Goal of the exercise =>
If a line in the listing below contains "Tegels", return that line.

Input for this task =>
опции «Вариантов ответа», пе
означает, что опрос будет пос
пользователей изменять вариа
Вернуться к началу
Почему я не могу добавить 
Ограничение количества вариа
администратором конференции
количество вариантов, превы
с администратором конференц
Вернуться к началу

* * *

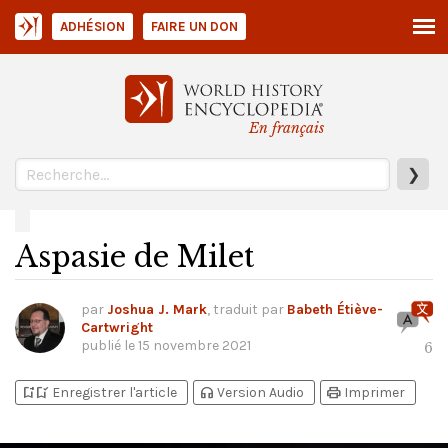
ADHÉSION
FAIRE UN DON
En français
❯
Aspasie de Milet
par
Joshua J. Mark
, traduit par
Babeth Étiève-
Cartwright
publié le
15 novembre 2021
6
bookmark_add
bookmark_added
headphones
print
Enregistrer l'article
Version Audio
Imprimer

...

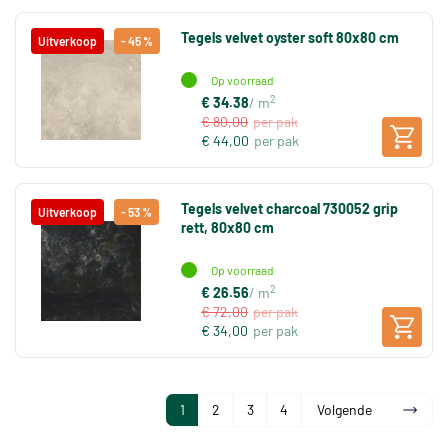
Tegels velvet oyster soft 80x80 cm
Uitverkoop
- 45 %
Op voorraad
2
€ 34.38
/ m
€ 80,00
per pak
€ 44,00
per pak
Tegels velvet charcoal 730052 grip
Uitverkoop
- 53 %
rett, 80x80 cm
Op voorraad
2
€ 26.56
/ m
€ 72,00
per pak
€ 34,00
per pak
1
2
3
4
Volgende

Exercise solution =>
Tegels velvet oyster soft 80x80 cm
Tegels velvet charcoal 730052 grip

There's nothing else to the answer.